Wednesday, June 9, 2010

Is There A Downside To All This Technology?

Late Sunday evening Google had a problem. I do not know exactly what the root cause was, but for people across the Midwest, Blogger was broken. The Help Forum "Something Is Broken" began stretching from one to two to three pages of inquiries. In the morning, it was over ten pages long with many very seriously frustrated daily bloggers confused and not knowing what to do. Who moved my cheese?

My ritual posting of one of a painting a day at The Many Faces of Ennyman was thwarted and my blog was stuck with Sunday's painting based on a Martin Sheen image from West Wing. With no way to post here, I headed a little earlier than normal to the office. But as I drove my mind began to compose a short story. In the story there were thousands of people walking aimlessly around in the streets, some in awe at the scenery around them, some looking shell shocked. The story would be written in a manner to reveal layer by layer that the Internet was down, and without Facebook or Twitter or Blogger or YouTube the entire city was dazed and confused.

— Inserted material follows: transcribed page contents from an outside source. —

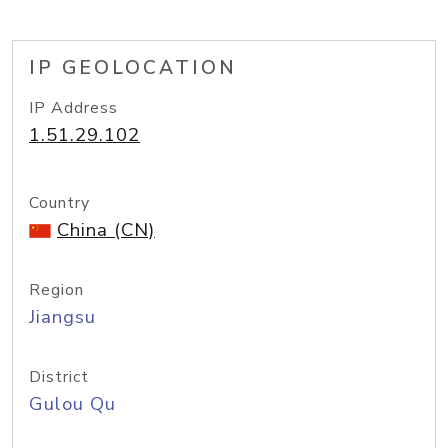
IP GEOLOCATION
IP Address
1.51.29.102
Country
China (CN)
Region
Jiangsu
District
Gulou Qu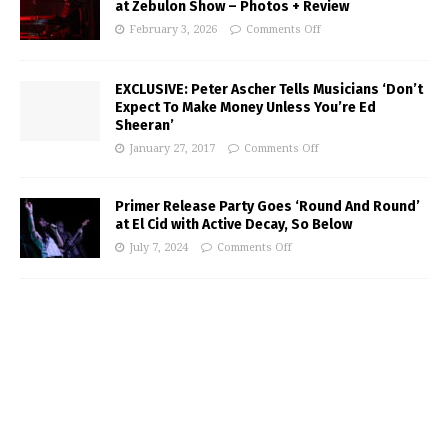
at Zebulon Show – Photos + Review
February 3, 2026
Comments Off
EXCLUSIVE: Peter Ascher Tells Musicians ‘Don’t
Expect To Make Money Unless You’re Ed
Sheeran’
January 27, 2017
Comments Off
Primer Release Party Goes ‘Round And Round’
at El Cid with Active Decay, So Below
July 7, 2024
Comments Off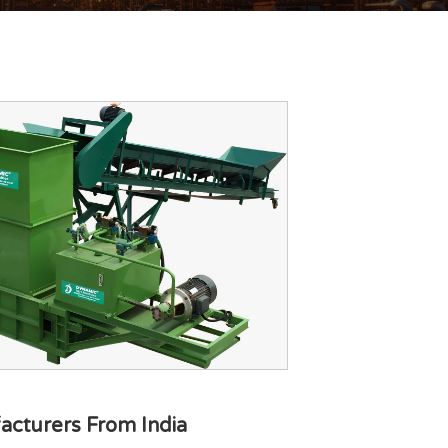
acturers From India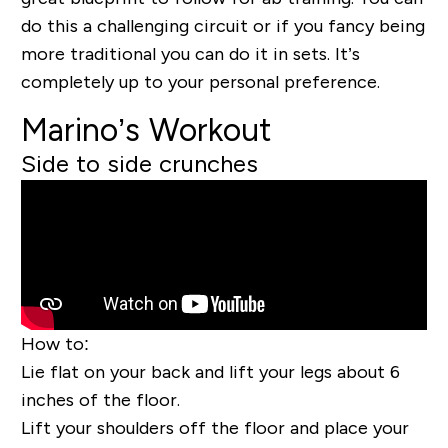
do this a challenging circuit or if you fancy being
more traditional you can do it in sets. It’s
com
pletely up to your personal preference.
Marino’s Workout
Side to side crunches
How to:
Lie flat on your back
and lift your legs about 6
inches of the floor.
Lift your shoulders off the floor and place your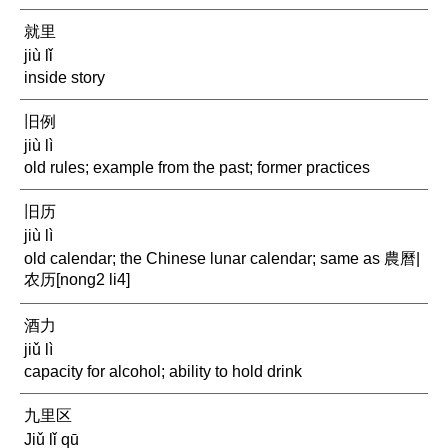
就里
jiù lǐ
inside story
旧例
jiù lì
old rules; example from the past; former practices
旧历
jiù lì
old calendar; the Chinese lunar calendar; same as 農曆|
农历[nong2 li4]
酒力
jiǔ lì
capacity for alcohol; ability to hold drink
九里区
Jiǔ lǐ qū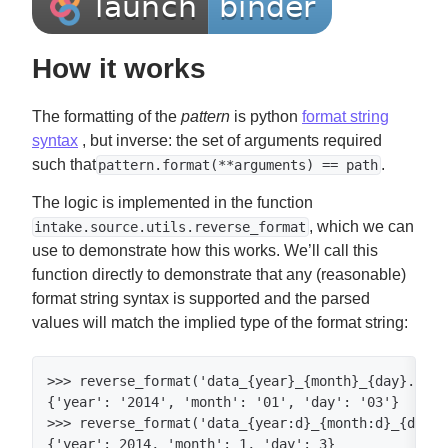
How it works
The formatting of the
pattern
is python
format string
syntax
, but inverse: the set of arguments required
such that
.
pattern.format(**arguments) == path
The logic is implemented in the function
, which we can
intake.source.utils.reverse_format
use to demonstrate how this works. We’ll call this
function directly to demonstrate that any (reasonable)
format string syntax is supported and the parsed
values will match the implied type of the format string:
>>> reverse_format('data_{year}_{month}_{day}.csv'
{'year': '2014', 'month': '01', 'day': '03'}

>>> reverse_format('data_{year:d}_{month:d}_{day:d
{'year': 2014, 'month': 1, 'day': 3}
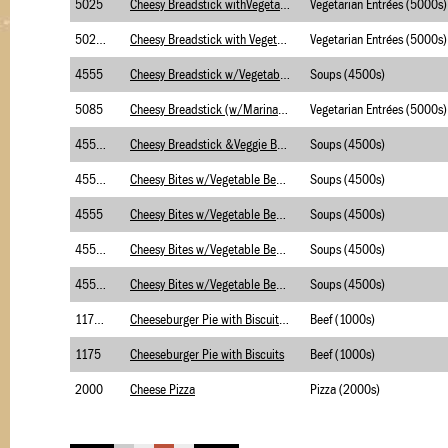
5025
Cheesy Breadstick withVegetable Soup-Briggs
Vegetarian Entrées (5000s)
5025.1
Cheesy Breadstick with Vegetable Soup-USDA-BR
Vegetarian Entrées (5000s)
4555
Cheesy Breadstick w/Vegetable Beef Soup-Brigg
Soups (4500s)
5085
Cheesy Breadstick (w/Marinara Sauce-Briggs
Vegetarian Entrées (5000s)
4555.1
Cheesy Breadstick &Veggie Beef Soup-USDA-Brig
Soups (4500s)
4555.1
Cheesy Bites w/Vegetable Beef Soup-Merch-USDA
Soups (4500s)
4555
Cheesy Bites w/Vegetable Beef Soup-Merch
Soups (4500s)
4555.2
Cheesy Bites w/Vegetable Beef Soup (B/C)Merch
Soups (4500s)
4555.2
Cheesy Bites w/Vegetable Beef Soup (B/C)Brigg
Soups (4500s)
1175.2
Cheeseburger Pie with Biscuits (w/BC)
Beef (1000s)
1175
Cheeseburger Pie with Biscuits
Beef (1000s)
2000
Cheese Pizza
Pizza (2000s)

So it was that I saw this New York Times story on a friend's Facebook page: Hooked on Gadgets, and Paying a Mental Price. According to reporter Tara Parker-Pope all these new technologies from cell phones to multiple open windows with emails and net surfing all happening simultaneously, all this technology is re-wiring our brains and not for better. Multi-tasking seems more productive in the short run, but in the long run, according to experts, it is leaving us frayed and fractured. And, as in my imaginary story, dazed and confused.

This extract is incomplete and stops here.